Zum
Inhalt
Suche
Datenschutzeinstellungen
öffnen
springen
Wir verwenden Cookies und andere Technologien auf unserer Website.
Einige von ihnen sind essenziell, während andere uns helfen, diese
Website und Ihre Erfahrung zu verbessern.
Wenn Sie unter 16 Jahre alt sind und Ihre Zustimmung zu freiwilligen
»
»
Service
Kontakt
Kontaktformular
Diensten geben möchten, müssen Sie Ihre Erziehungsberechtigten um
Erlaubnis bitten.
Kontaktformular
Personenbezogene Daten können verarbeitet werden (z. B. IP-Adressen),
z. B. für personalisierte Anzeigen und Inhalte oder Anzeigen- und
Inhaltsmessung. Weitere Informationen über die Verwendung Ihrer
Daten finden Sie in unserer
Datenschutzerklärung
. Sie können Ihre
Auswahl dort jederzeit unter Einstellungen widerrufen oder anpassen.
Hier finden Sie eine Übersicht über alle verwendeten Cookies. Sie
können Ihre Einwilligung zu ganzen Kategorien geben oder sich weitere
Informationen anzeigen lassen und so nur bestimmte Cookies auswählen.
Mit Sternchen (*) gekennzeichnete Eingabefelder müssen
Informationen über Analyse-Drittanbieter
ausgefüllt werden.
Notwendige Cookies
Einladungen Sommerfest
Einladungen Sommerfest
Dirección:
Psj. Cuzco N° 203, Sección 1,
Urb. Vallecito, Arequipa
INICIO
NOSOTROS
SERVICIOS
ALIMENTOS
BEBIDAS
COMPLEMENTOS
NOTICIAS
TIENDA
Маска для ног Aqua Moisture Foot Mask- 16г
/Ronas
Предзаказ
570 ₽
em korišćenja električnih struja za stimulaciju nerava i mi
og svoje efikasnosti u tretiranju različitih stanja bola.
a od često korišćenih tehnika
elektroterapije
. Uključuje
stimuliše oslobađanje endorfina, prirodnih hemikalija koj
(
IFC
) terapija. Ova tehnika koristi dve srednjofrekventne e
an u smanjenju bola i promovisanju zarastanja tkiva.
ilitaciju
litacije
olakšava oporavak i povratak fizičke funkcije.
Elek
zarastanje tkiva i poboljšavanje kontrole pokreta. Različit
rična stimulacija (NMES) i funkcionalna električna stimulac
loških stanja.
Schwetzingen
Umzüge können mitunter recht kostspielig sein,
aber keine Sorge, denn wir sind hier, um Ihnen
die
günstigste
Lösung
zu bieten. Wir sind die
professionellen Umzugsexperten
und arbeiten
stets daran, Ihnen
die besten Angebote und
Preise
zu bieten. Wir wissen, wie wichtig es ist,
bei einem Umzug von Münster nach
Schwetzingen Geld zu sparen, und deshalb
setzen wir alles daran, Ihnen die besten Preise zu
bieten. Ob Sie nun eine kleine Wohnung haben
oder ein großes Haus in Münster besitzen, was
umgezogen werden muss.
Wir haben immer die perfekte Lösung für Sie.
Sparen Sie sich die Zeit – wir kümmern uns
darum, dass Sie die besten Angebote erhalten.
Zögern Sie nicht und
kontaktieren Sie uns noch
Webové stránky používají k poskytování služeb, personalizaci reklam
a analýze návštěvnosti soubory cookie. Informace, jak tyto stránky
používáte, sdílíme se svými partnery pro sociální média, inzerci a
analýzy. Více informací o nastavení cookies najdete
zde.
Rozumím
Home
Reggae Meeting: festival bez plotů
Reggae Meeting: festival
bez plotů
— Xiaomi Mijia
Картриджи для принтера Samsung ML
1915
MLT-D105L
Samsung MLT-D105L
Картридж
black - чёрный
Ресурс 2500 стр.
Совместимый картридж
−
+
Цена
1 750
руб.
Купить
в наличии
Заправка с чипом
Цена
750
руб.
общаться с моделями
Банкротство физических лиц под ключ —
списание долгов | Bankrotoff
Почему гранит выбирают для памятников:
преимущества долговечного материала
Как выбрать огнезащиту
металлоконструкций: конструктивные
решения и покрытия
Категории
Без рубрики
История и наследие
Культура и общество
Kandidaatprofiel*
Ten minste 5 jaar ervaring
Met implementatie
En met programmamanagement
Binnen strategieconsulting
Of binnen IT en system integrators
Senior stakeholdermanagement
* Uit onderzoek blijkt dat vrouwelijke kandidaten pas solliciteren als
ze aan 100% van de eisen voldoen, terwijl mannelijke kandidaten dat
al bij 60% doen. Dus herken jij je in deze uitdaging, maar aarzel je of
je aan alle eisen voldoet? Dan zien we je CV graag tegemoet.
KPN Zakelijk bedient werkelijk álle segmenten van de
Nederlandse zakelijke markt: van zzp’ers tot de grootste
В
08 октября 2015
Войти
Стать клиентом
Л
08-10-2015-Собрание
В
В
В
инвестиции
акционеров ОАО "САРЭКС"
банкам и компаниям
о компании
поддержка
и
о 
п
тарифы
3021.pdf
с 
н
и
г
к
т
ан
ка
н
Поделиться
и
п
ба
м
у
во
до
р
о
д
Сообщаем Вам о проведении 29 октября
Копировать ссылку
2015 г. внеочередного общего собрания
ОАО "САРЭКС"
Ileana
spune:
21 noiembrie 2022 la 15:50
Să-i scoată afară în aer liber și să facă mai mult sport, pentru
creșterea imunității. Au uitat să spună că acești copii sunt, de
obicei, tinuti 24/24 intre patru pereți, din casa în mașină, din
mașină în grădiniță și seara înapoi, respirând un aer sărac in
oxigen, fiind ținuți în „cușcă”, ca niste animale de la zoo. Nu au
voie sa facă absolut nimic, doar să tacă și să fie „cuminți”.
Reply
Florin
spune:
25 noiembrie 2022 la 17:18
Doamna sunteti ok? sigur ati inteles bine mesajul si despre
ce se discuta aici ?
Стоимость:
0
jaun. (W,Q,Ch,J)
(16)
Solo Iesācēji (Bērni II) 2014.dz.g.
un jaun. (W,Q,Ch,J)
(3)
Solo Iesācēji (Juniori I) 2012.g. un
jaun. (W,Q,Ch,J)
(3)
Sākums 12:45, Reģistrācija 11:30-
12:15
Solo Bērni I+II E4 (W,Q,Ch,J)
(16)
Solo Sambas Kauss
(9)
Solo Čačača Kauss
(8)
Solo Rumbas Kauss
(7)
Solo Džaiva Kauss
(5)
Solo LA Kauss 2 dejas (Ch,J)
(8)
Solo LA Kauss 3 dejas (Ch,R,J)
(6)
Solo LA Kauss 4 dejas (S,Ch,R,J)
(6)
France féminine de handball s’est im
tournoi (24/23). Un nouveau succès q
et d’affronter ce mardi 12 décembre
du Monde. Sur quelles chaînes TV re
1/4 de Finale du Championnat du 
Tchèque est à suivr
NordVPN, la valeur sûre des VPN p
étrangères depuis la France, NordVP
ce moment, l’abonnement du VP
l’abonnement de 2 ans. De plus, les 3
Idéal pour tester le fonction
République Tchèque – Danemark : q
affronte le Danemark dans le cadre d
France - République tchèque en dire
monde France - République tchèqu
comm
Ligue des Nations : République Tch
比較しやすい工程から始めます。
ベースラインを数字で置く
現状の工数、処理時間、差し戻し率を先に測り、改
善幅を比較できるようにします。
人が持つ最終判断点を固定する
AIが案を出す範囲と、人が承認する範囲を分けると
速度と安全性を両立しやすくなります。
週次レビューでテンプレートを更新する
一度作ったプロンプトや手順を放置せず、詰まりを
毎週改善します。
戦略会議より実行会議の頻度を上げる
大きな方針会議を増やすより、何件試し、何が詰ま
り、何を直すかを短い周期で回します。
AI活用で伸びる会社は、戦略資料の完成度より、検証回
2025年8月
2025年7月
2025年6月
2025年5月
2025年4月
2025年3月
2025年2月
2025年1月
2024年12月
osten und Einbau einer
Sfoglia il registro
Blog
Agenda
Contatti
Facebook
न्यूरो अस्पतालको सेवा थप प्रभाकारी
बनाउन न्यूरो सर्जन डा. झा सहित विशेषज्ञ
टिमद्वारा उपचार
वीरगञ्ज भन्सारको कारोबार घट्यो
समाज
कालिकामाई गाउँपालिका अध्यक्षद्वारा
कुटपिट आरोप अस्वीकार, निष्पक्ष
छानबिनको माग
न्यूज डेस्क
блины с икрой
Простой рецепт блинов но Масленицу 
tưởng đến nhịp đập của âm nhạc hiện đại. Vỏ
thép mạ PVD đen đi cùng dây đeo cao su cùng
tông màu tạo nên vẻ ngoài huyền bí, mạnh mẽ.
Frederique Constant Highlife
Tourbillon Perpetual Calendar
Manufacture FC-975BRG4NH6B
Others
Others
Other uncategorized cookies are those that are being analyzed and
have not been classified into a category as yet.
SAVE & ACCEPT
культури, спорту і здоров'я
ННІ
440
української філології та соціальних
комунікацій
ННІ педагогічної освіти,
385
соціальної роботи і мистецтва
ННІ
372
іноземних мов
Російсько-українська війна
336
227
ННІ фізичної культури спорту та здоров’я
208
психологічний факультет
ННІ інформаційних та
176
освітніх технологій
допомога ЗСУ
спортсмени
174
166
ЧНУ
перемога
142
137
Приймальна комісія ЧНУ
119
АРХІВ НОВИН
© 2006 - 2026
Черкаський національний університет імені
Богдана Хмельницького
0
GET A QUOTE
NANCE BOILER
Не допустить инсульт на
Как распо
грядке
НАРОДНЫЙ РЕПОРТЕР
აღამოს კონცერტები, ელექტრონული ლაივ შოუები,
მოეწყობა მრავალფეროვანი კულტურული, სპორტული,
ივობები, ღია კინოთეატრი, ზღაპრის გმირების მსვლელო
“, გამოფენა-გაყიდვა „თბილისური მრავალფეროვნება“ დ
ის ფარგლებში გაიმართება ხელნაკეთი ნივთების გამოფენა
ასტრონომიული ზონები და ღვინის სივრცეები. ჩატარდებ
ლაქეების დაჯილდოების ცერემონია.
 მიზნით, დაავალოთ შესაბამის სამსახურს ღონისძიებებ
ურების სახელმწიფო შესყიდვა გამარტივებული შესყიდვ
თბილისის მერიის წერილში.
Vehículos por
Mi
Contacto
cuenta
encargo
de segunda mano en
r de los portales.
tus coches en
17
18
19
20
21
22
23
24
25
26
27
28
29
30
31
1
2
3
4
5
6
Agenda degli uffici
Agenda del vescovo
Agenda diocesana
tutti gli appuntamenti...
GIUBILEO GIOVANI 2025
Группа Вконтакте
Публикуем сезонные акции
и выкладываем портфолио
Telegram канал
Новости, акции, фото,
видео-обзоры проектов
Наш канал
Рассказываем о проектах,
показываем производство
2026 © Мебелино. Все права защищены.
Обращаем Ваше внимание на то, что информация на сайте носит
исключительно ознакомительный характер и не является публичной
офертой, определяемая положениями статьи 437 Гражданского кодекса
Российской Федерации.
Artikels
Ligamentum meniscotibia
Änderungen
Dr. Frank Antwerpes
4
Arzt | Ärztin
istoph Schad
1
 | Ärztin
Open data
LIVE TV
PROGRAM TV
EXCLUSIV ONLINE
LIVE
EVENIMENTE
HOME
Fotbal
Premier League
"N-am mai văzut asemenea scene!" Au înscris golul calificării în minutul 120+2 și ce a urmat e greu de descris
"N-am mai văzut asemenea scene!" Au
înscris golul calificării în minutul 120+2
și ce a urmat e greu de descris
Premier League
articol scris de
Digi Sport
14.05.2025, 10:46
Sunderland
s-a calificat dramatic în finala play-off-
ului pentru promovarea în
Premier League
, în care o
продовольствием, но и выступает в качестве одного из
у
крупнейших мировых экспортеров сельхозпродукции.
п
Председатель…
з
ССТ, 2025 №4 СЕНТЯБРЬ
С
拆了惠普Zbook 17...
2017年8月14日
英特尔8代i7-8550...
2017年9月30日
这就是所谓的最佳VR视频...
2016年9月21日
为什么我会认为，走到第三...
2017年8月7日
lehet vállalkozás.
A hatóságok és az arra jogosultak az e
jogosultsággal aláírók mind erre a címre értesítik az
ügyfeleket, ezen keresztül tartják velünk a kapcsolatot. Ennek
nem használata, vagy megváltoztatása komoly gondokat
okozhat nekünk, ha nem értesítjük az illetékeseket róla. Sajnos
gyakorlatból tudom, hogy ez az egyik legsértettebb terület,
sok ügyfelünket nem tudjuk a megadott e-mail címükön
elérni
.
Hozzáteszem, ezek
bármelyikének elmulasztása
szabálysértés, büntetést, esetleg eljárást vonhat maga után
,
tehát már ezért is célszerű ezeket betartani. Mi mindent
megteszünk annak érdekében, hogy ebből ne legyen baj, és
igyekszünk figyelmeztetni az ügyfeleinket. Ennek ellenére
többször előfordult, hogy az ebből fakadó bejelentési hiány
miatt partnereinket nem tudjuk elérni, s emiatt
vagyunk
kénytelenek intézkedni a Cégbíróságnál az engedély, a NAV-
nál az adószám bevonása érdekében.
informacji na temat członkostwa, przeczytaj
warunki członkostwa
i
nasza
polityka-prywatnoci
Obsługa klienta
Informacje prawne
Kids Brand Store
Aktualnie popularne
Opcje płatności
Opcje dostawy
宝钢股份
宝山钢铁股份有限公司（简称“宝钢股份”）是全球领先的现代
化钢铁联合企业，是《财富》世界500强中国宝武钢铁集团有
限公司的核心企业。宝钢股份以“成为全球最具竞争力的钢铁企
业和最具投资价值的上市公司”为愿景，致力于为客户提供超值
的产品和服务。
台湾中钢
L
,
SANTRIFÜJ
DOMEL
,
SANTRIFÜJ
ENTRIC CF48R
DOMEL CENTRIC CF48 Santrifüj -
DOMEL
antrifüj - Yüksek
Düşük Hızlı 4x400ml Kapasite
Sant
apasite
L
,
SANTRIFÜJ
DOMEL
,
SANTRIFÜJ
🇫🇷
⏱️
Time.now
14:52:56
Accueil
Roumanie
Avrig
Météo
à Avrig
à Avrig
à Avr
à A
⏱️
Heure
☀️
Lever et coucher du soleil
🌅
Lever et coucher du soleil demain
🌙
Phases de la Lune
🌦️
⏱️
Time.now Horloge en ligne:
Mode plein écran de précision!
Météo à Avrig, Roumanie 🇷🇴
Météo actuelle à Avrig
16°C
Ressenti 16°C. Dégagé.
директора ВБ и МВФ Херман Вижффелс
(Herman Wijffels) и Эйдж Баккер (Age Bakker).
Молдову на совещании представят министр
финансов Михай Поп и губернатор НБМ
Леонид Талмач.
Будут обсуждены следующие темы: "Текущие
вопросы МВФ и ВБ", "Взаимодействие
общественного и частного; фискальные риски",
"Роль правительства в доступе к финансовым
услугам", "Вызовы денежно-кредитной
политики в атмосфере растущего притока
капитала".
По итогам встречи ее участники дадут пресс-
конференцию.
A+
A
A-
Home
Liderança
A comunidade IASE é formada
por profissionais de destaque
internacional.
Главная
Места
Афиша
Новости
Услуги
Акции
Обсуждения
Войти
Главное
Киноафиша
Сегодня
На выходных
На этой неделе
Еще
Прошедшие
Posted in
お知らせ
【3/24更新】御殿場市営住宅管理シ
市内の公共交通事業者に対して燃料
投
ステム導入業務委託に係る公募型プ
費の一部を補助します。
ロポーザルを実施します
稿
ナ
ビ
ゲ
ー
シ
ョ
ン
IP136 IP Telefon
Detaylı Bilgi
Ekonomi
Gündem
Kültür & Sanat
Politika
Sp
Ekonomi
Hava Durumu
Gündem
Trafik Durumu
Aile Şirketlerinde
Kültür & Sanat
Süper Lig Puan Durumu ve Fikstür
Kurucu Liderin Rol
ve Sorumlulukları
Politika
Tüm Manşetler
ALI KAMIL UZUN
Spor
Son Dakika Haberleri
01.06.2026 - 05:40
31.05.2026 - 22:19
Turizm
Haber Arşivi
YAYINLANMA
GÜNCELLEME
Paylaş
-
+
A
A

****************

WHAT YOU WILL DO: Copy every line in the data above that has the string "müssen" in it.

TASK OUTPUT:
Diensten geben möchten, müssen Sie Ihre Erziehungsberechtigten um
Mit Sternchen (*) gekennzeichnete Eingabefelder müssen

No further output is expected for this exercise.